> **Description of the task**: Provide a verbatim copy of all the records below, leaving the images out.

[Records to process]

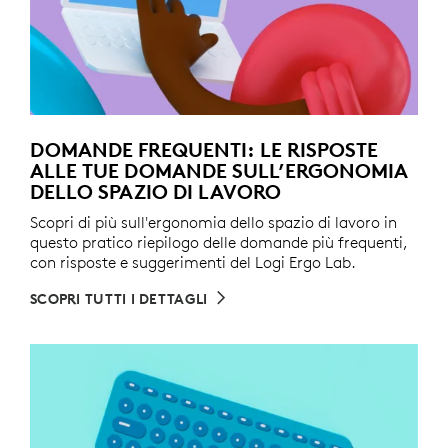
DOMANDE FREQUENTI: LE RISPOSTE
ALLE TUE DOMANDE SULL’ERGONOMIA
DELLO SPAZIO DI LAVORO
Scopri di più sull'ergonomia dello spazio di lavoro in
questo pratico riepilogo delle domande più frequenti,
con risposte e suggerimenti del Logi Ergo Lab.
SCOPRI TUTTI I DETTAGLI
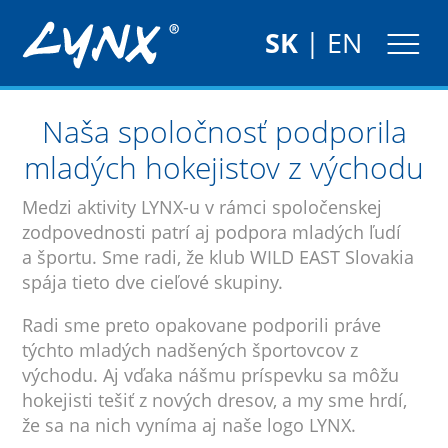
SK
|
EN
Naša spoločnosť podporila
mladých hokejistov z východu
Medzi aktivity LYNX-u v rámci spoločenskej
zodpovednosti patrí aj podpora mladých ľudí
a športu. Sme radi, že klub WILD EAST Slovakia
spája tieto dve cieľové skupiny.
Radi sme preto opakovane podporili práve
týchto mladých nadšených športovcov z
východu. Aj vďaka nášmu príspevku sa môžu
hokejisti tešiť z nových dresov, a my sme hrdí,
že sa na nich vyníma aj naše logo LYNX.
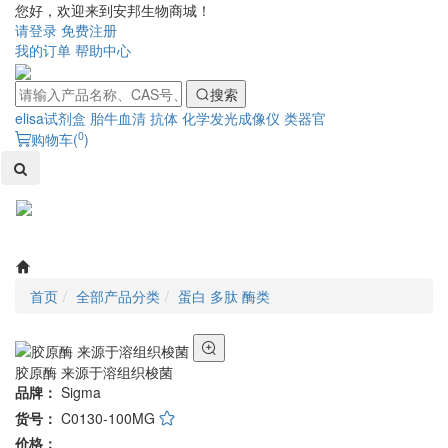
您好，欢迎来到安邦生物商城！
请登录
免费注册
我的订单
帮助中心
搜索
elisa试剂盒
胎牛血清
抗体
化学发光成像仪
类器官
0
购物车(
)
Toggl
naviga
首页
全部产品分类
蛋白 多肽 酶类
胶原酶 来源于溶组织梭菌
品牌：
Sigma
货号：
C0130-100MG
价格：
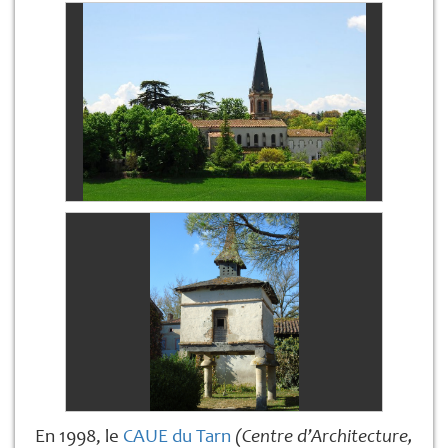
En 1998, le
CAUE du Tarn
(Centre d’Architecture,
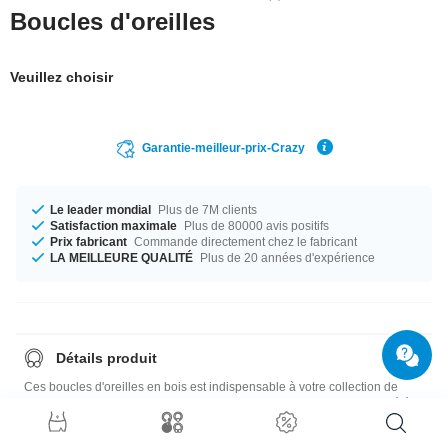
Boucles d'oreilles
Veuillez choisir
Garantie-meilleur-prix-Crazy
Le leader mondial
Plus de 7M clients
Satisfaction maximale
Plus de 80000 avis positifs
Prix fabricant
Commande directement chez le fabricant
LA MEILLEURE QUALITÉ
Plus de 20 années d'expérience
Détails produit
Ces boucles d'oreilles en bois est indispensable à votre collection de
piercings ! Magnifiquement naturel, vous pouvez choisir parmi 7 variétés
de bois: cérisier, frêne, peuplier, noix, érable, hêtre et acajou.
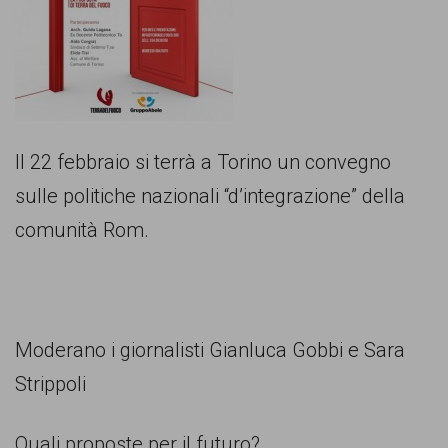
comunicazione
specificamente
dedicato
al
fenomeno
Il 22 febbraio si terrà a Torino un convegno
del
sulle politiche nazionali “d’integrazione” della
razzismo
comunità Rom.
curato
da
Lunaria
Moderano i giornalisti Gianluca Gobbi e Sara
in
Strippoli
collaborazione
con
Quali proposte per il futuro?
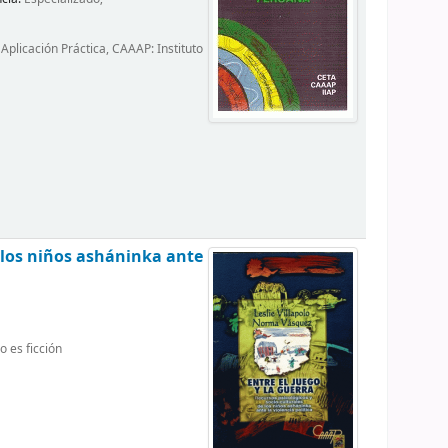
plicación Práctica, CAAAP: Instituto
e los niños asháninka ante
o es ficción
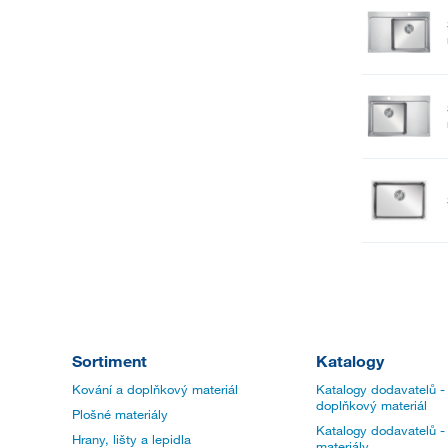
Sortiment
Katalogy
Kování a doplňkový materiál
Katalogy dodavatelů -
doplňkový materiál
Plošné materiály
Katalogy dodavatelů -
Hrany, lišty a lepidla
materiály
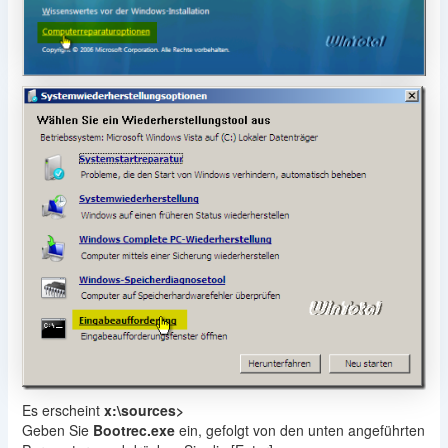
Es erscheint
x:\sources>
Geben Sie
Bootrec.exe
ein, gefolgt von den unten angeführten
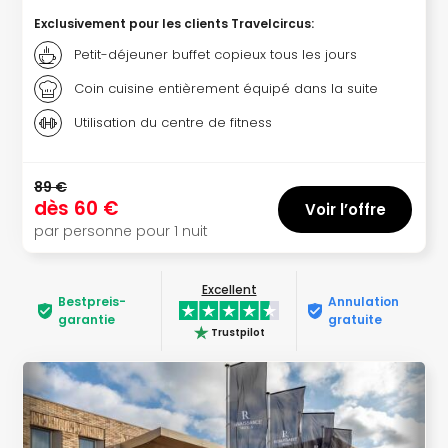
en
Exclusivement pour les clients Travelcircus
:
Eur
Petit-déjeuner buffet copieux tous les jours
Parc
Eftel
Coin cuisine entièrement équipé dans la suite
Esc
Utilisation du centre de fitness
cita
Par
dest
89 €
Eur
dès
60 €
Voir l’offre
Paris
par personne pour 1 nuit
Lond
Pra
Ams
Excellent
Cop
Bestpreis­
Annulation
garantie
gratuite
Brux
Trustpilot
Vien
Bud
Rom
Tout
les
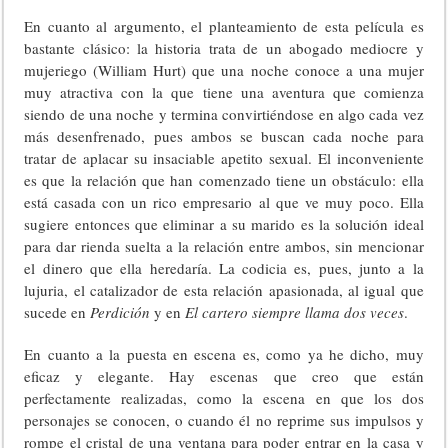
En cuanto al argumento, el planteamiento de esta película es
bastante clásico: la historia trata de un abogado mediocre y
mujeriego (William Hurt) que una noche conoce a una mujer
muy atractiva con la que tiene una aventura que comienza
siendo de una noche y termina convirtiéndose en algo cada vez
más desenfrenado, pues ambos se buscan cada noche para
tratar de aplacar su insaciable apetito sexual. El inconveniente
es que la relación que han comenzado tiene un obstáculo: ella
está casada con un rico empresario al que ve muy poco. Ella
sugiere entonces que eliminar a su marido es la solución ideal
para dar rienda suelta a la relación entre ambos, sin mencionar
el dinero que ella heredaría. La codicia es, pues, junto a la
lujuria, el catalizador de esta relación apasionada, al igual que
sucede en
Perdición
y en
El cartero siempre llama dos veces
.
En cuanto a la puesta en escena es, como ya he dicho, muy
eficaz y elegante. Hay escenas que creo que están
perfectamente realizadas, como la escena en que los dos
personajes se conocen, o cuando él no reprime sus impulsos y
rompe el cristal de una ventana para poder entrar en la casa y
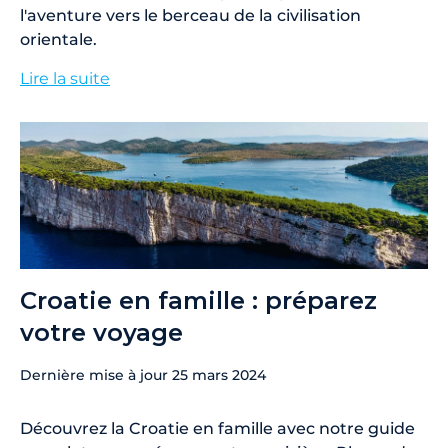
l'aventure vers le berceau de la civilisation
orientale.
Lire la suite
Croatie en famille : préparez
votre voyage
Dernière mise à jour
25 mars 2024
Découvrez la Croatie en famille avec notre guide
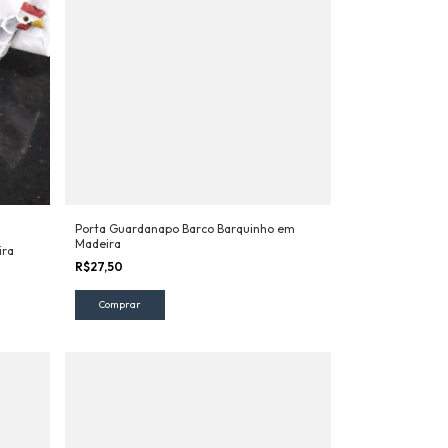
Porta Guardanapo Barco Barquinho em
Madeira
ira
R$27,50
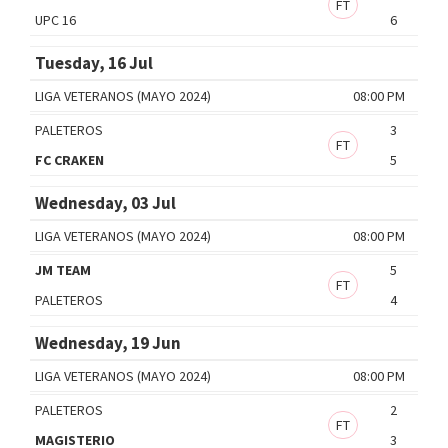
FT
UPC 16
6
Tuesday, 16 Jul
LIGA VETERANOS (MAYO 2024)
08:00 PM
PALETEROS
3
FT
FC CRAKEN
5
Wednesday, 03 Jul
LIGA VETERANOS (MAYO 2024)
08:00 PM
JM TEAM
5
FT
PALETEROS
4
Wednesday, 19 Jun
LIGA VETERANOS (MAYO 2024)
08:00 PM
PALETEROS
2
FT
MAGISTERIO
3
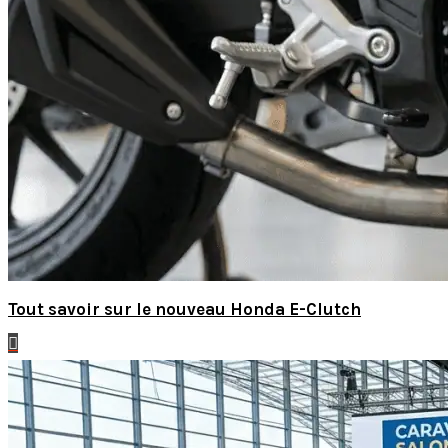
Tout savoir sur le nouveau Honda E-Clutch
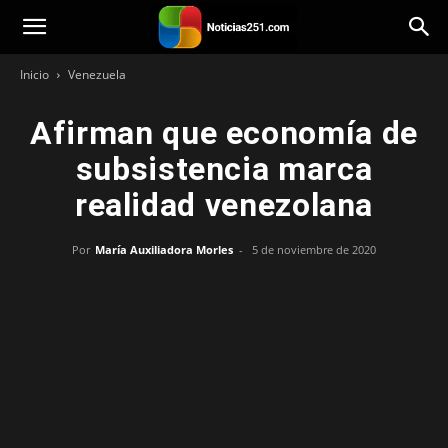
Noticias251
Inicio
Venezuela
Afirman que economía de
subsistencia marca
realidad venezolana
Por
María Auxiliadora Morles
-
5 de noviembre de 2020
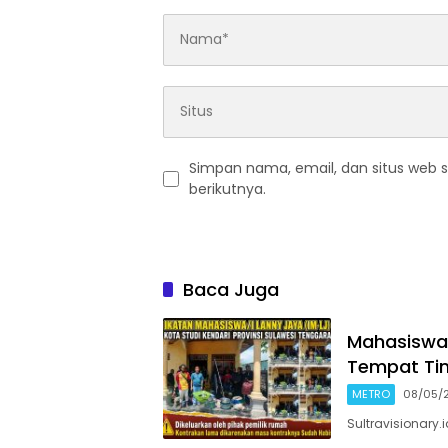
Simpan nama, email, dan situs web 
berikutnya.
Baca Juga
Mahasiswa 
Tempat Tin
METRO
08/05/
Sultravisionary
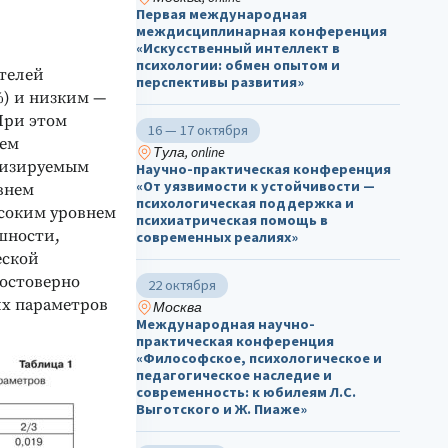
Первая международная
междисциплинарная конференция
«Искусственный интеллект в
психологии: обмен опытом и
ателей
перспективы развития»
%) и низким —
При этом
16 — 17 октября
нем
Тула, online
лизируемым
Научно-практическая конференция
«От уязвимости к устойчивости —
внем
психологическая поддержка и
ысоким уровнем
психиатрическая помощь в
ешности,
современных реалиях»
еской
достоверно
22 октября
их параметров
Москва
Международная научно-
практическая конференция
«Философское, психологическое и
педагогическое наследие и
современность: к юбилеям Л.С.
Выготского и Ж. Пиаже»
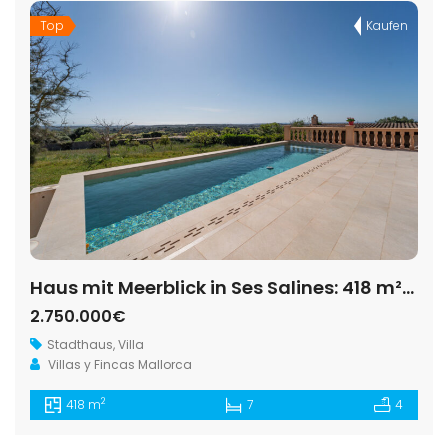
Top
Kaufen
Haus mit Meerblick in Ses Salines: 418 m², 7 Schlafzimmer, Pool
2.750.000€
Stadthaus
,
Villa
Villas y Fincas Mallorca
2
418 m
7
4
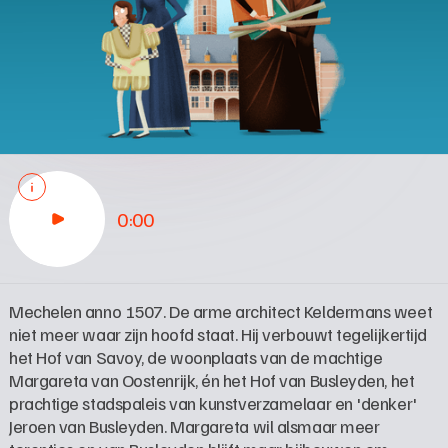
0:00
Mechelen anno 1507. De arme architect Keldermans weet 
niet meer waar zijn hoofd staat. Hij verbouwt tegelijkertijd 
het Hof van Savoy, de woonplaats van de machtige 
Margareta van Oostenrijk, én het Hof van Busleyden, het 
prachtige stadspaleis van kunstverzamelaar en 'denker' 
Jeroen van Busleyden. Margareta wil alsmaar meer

[/Records to process]

> **Response to this exercise**:
DOMANDE FREQUENTI: LE RISPOSTE
ALLE TUE DOMANDE SULL’ERGONOMIA
DELLO SPAZIO DI LAVORO
Scopri di più sull'ergonomia dello spazio di lavoro in
questo pratico riepilogo delle domande più frequenti,
con risposte e suggerimenti del Logi Ergo Lab.
SCOPRI TUTTI I DETTAGLI
SK
|
EN
Naša spoločnosť podporila
mladých hokejistov z východu
Medzi aktivity LYNX-u v rámci spoločenskej
zodpovednosti patrí aj podpora mladých ľudí
a športu. Sme radi, že klub WILD EAST Slovakia
spája tieto dve cieľové skupiny.
Radi sme preto opakovane podporili práve
týchto mladých nadšených športovcov z
východu. Aj vďaka nášmu príspevku sa môžu
hokejisti tešiť z nových dresov, a my sme hrdí,
že sa na nich vyníma aj naše logo LYNX.
您好，欢迎来到安邦生物商城！
请登录
免费注册
我的订单
帮助中心
搜索
elisa试剂盒
胎牛血清
抗体
化学发光成像仪
类器官
0
购物车(
)
Toggl
naviga
首页
全部产品分类
蛋白 多肽 酶类
胶原酶 来源于溶组织梭菌
品牌：
Sigma
货号：
C0130-100MG
价格：
En 1998, le
CAUE du Tarn
(Centre d’Architecture,
Boucles d'oreilles
Veuillez choisir
Garantie-meilleur-prix-Crazy
Le leader mondial
Plus de 7M clients
Satisfaction maximale
Plus de 80000 avis positifs
Prix fabricant
Commande directement chez le fabricant
LA MEILLEURE QUALITÉ
Plus de 20 années d'expérience
Détails produit
Ces boucles d'oreilles en bois est indispensable à votre collection de
piercings ! Magnifiquement naturel, vous pouvez choisir parmi 7 variétés
de bois: cérisier, frêne, peuplier, noix, érable, hêtre et acajou.
comunicazione
specificamente
dedicato
al
fenomeno
Il 22 febbraio si terrà a Torino un convegno
del
sulle politiche nazionali “d’integrazione” della
razzismo
comunità Rom.
curato
da
Lunaria
Moderano i giornalisti Gianluca Gobbi e Sara
in
Strippoli
collaborazione
con
Quali proposte per il futuro?
plicación Práctica, CAAAP: Instituto
e los niños asháninka ante
o es ficción
Sortiment
Katalogy
Kování a doplňkový materiál
Katalogy dodavatelů -
doplňkový materiál
Plošné materiály
Katalogy dodavatelů -
Hrany, lišty a lepidla
materiály
Es erscheint
x:\sources>
Geben Sie
Bootrec.exe
ein, gefolgt von den unten angeführten
en
Exclusivement pour les clients Travelcircus
:
Eur
Petit-déjeuner buffet copieux tous les jours
Parc
Eftel
Coin cuisine entièrement équipé dans la suite
Esc
Utilisation du centre de fitness
cita
Par
dest
89 €
Eur
dès
60 €
Voir l’offre
Paris
par personne pour 1 nuit
Lond
Pra
Ams
Excellent
Cop
Bestpreis­
Annulation
garantie
gratuite
Brux
Trustpilot
Vien
Bud
Rom
Tout
les
En cuanto al argumento, el planteamiento de esta película es
bastante clásico: la historia trata de un abogado mediocre y
mujeriego (William Hurt) que una noche conoce a una mujer
muy atractiva con la que tiene una aventura que comienza
siendo de una noche y termina convirtiéndose en algo cada vez
más desenfrenado, pues ambos se buscan cada noche para
tratar de aplacar su insaciable apetito sexual. El inconveniente
es que la relación que han comenzado tiene un obstáculo: ella
está casada con un rico empresario al que ve muy poco. Ella
sugiere entonces que eliminar a su marido es la solución ideal
para dar rienda suelta a la relación entre ambos, sin mencionar
el dinero que ella heredaría. La codicia es, pues, junto a la
lujuria, el catalizador de esta relación apasionada, al igual que
sucede en
Perdición
y en
El cartero siempre llama dos veces
.
En cuanto a la puesta en escena es, como ya he dicho, muy
eficaz y elegante. Hay escenas que creo que están
perfectamente realizadas, como la escena en que los dos
personajes se conocen, o cuando él no reprime sus impulsos y
rompe el cristal de una ventana para poder entrar en la casa y
l'aventure vers le berceau de la civilisation
orientale.
Lire la suite
Croatie en famille : préparez
votre voyage
Dernière mise à jour
25 mars 2024
Découvrez la Croatie en famille avec notre guide
Porta Guardanapo Barco Barquinho em
Madeira
ira
R$27,50
FT
UPC 16
6
Tuesday, 16 Jul
LIGA VETERANOS (MAYO 2024)
08:00 PM
PALETEROS
3
FT
FC CRAKEN
5
Wednesday, 03 Jul
LIGA VETERANOS (MAYO 2024)
08:00 PM
JM TEAM
5
FT
PALETEROS
4
Wednesday, 19 Jun
LIGA VETERANOS (MAYO 2024)
08:00 PM
PALETEROS
2
FT
MAGISTERIO
3
Tout savoir sur le nouveau Honda E-Clutch
Noticias251
Inicio
Venezuela
Afirman que economía de
subsistencia marca
realidad venezolana
Por
María Auxiliadora Morles
-
5 de noviembre de 2020
Simpan nama, email, dan situs web 
berikutnya.
Baca Juga
Mahasiswa 
Tempat Tin
METRO
08/05/
Sultravisionary
Первая международная
междисциплинарная конференция
«Искусственный интеллект в
психологии: обмен опытом и
ателей
перспективы развития»
%) и низким —
При этом
16 — 17 октября
нем
Тула, online
лизируемым
Научно-практическая конференция
«От уязвимости к устойчивости —
внем
психологическая поддержка и
ысоким уровнем
психиатрическая помощь в
ешности,
современных реалиях»
еской
достоверно
22 октября
их параметров
Москва
Международная научно-
практическая конференция
«Философское, психологическое и
педагогическое наследие и
современность: к юбилеям Л.С.
Выготского и Ж. Пиаже»
Top
Kaufen
Haus mit Meerblick in Ses Salines: 418 m², 7 Schlafzimmer, Pool
2.750.000€
Stadthaus
,
Villa
Villas y Fincas Mallorca
2
418 m
7
4
0:00
Mechelen anno 1507. De arme architect Keldermans weet 
niet meer waar zijn hoofd staat. Hij verbouwt tegelijkertijd 
het Hof van Savoy, de woonplaats van de machtige 
Margareta van Oostenrijk, én het Hof van Busleyden, het 
prachtige stadspaleis van kunstverzamelaar en 'denker' 
Jeroen van Busleyden. Margareta wil alsmaar meer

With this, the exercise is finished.